Secondary Scholarship | 1993
Transcription 43


Frank Coleman of this issue asks Simmsians if they have any suggestions
as to what illustration in the Simms canon may have featured the Captain A. J.
Daniel house. Family tradition has it in a book of poems; but the editor of The
Simms Review cannot recollect any frontispiece featuring scenery or buildings in
any of the Simms poetry volumes. This is a good question to keep in mind as we
browse our Simms collections. I wonder if the house was not described in words
rather than engraved in one of Simms's works. The Review encourages our readers
to search and reply.


From our last Review, we know that Simms ordered plants from the
Pomaria Nurseries and visted there. Now from descendants of the Summer family,
Simms's hosts at Pomaria, we learn: "William Gilmore Simms was a family
friend. He was said to have written some of his prose tales at Pomaria. There ar
now in existence autographed copies of four of his books given to his friend,
'Miss Summer of Pomaria, with the respectful compliments of the author-1862."
Miss Summer was Catherine Parr Summer (1823-1906), hostess at the plantation
for her unmarried brother William. [From a letter of Rosalyn Summer Sease to
James Kinard, published in Bulletin of the Newberry County Historical Society,
11 (Dec. 1979), p. 9.] Mrs. Sease was the grand-niece of Catherine and William
Summer, and was close to her great aunt Catherine. Only one of these autographed
copies for Miss Summer has been traced: Simms's Areytos (1860).

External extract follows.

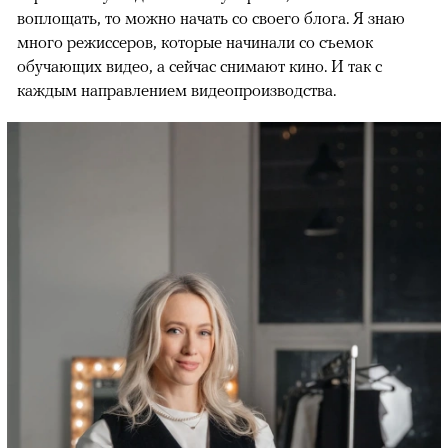
воплощать, то можно начать со своего блога. Я знаю
много режиссеров, которые начинали со съемок
обучающих видео, а сейчас снимают кино. И так с
каждым направлением видеопроизводства.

In the Columbia South Carolinian for 30 November 1844, we find a notice
of 26 November 1844 to the effect that a "Committee on Public Printing" that
included Simms had been appointed in the South Carolina House of
Representatives. His fellow legislators on this Committee were W. F. DeSaussure,
R. W. Seymour, W. D. Porter, Tandy Walker, Edward Harleston, and Simeon Fair.